As the chart below shows, if a sector has more companies who discuss tariffs negatively impacting profits, those same sectors have seen more margin compression in 2025, indicating that our survey results are indicative of realized business outcomes.
Of course, one would not expect this relationship to be perfect. A sector could in aggregate be experiencing negative profitability impacts due to tariffs, but those impacts could be offset by other dynamics boosting profitability unrelated to tariffs (and the earnings call analysis specifically looks for corporate executives’ comments on profitability impacts related to tariffs) – though this is one reason to compare survey results to gross margins instead of comparing to companies’ overall operating margins (which will have even more mitigating pressures that could offset rising input costs.

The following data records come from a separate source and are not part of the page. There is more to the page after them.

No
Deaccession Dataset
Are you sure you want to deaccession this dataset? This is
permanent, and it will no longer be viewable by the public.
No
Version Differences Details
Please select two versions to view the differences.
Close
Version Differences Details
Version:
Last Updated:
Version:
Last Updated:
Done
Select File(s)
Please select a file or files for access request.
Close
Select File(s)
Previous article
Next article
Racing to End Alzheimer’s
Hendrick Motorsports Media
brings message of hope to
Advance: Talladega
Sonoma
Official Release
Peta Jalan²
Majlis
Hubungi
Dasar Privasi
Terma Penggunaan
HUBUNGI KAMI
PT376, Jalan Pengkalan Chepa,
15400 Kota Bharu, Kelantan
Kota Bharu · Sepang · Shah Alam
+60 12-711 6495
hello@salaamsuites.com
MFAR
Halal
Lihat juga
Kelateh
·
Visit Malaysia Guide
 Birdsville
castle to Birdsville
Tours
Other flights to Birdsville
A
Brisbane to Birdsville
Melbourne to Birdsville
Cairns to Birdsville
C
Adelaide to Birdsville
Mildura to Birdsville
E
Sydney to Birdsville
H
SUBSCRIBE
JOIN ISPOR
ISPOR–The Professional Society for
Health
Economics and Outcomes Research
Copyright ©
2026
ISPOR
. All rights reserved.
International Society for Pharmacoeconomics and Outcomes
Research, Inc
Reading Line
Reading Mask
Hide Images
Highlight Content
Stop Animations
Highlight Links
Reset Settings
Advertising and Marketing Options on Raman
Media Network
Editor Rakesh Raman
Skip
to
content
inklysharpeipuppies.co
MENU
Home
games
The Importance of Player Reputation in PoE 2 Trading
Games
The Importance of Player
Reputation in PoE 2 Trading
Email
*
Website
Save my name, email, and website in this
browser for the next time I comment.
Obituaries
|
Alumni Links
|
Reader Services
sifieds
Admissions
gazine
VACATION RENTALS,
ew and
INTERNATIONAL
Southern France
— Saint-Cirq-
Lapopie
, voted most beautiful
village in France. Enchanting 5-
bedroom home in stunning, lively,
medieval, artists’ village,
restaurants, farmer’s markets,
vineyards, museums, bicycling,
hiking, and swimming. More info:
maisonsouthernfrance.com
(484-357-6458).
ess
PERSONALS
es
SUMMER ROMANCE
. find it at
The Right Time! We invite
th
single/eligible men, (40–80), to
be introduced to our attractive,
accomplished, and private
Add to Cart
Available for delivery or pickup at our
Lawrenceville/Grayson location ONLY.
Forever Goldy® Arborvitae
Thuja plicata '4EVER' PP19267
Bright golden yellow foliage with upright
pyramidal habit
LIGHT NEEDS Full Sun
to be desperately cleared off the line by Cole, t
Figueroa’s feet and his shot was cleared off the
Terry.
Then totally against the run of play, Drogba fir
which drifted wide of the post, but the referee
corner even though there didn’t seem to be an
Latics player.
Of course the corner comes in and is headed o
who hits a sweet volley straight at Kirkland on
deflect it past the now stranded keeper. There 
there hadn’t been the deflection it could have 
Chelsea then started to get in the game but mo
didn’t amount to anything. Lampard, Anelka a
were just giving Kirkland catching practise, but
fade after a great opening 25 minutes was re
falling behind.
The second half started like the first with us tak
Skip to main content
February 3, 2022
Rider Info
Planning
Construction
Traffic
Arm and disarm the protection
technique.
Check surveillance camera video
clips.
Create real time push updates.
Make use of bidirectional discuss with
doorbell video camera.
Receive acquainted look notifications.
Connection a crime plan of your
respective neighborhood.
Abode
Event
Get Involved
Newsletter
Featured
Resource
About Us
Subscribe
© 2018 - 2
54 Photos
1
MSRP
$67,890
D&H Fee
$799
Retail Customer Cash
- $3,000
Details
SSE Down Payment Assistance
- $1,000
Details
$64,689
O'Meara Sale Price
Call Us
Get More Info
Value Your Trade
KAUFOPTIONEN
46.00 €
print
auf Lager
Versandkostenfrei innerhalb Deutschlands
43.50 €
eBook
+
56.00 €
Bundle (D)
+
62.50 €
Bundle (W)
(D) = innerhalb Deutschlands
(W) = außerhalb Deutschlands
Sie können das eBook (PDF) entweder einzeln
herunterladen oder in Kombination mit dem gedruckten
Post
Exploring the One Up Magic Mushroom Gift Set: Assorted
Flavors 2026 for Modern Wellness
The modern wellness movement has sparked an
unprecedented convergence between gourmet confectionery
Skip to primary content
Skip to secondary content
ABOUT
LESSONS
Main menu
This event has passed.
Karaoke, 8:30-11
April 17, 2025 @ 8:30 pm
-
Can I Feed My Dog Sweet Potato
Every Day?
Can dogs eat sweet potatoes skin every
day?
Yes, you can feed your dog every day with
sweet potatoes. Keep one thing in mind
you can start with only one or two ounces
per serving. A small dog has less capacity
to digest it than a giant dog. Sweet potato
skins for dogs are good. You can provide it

[1] ©2025 Andersen Institute for Finance & Economics. All Rights Reserved. This material is confidential intellectual property of the Andersen Institute for Finance & Economics. Jason Cheal, Khia Kurtenbach, and David Jin are Andersen Institute researchers; The authors would like to thank Andersen Consulting for their partnership in utilizing Palantir’s Foundry platform for this analysis. The views expressed in this note are those of the authors and do not represent an official position of The Andersen Institute for Finance and Economics or affiliated organizations. By viewing this Andersen Institute Note, you agree that you will not directly or indirectly copy, modify, record, publish, or redistribute this material and the information therein, in whole or in part. No warranty or representation, express or implied, is made by the Andersen Institute or any of its affiliates, nor does Andersen accept any liability with respect to the information and data set forth herein. Distribution hereof does not constitute legal, tax, accounting, investment or other professional advice. The information provided herein is not intended to provide a sufficient basis on which to make an investment decision. Recipients should consult their own advisors, including tax advisors, before making any investment.
[2] The methodology builds upon the paper Geoeconomic Pressure from Christopher Clayton, Antonio Coppola, Matteo Maggiori, and Jesse Schreger. Thus, we first flag earnings call transcripts for tariff discussions (or semantically similar discussions) and then check each flagged transcript for discussion of tariff impacts and mitigation strategies. The prompts utilized are minor variations of the original ones. This methodology is implemented prompting Gemini 2.0 Flash model on the Palantir Foundry platform.